Personal RAG Knowledge Base
A production-ready personal RAG system over 5,000+ knowledge documents — semantic search across notes, meetings, conversations, and tickets, accessible from Claude Desktop, Claude.ai web, and iOS app via the Model Context Protocol.
A production-ready personal RAG system. Semantic search across thousands of personal knowledge documents directly from Claude Desktop, Claude.ai web, or Claude iOS app — via the Model Context Protocol.
At a glance
- 5,000+ sources / 47,000+ chunks indexed (mixed Vietnamese + English content)
- Multilingual semantic search — top-hit similarity score 0.85+ on real queries
- End-to-end p95 latency: 1.16s (embed query → ANN search → tunnel)

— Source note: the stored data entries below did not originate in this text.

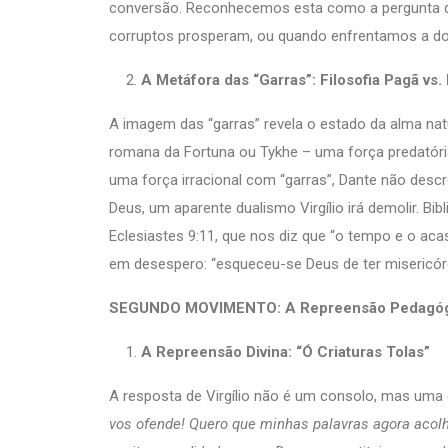
conversão. Reconhecemos esta como a pergunta
corruptos prosperam, ou quando enfrentamos a d
A Metáfora das “Garras”: Filosofia Pagã vs.
A imagem das “garras” revela o estado da alma natu
romana da Fortuna ou Tykhe – uma força predatória
uma força irracional com “garras”, Dante não des
Deus, um aparente dualismo Virgílio irá demolir. Bi
Eclesiastes 9:11, que nos diz que “o tempo e o ac
em desespero: “esqueceu-se Deus de ter misericórd
SEGUNDO MOVIMENTO: A Repreensão Pedagógi
A Repreensão Divina: “Ó Criaturas Tolas”
A resposta de Virgílio não é um consolo, mas uma 
vos ofende! Quero que minhas palavras agora acol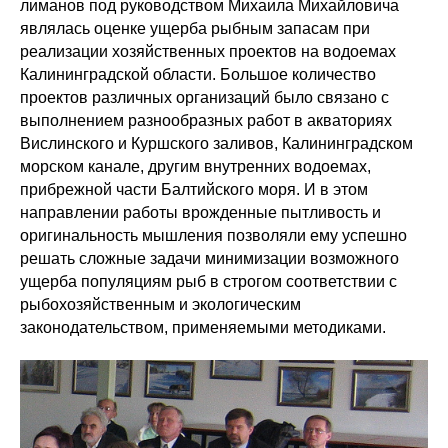
лиманов под руководством Михаила Михайловича
являлась оценке ущерба рыбным запасам при
реализации хозяйственных проектов на водоемах
Калининградской области. Большое количество
проектов различных организаций было связано с
выполнением разнообразных работ в акваториях
Вислинского и Куршского заливов, Калининградском
морском канале, другим внутренних водоемах,
прибрежной части Балтийского моря. И в этом
направлении работы врожденные пытливость и
оригинальность мышления позволяли ему успешно
решать сложные задачи минимизации возможного
ущерба популяциям рыб в строгом соответствии с
рыбохозяйственным и экологическим
законодательством, применяемыми методиками.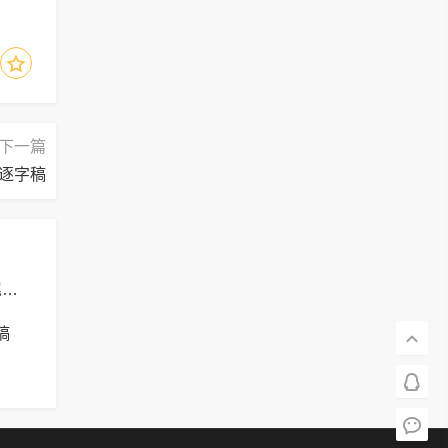
下一篇
逐字稿
小学信息技术《修饰倡议书文字 -- 设置正文格式、结尾格式》逐字稿
稿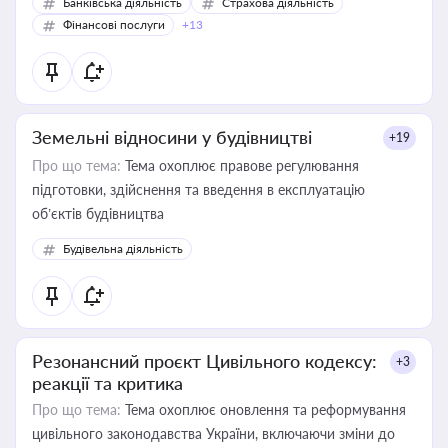
Банківська діяльність
Страхова діяльність
Фінансові послуги
+13
Земельні відносини у будівництві
+19
Про що тема:
Тема охоплює правове регулювання
підготовки, здійснення та введення в експлуатацію
об’єктів будівництва
Будівельна діяльність
Резонансний проєкт Цивільного кодексу:
+3
реакції та критика
Про що тема:
Тема охоплює оновлення та реформування
цивільного законодавства України, включаючи зміни до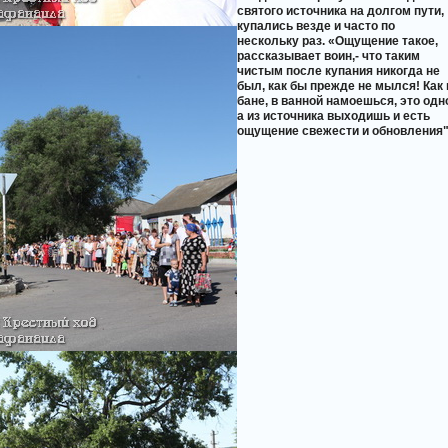
святого источника на долгом пути,
купались везде и часто по
нескольку раз. «Ощущение такое,
рассказывает воин,- что таким
чистым после купания никогда не
был, как бы прежде не мылся! Как 
бане, в ванной намоешься, это одн
а из источника выходишь и есть
ощущение свежести и обновления"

- MCP Streamable HTTP server with OAuth 2.0 (PKCE + DCR) + legacy bearer fallback
- Persistent HTTPS endpoint via Cloudflare named tunnel
- Auto-ingest pipeline — files written to a local KB folder are automatically chunked, embedded, and indexed via idempotent SHA-256 hash check
- Weekly backup to OCI Object Storage via write-only Pre-authenticated Request (zero credentials on the serving VM)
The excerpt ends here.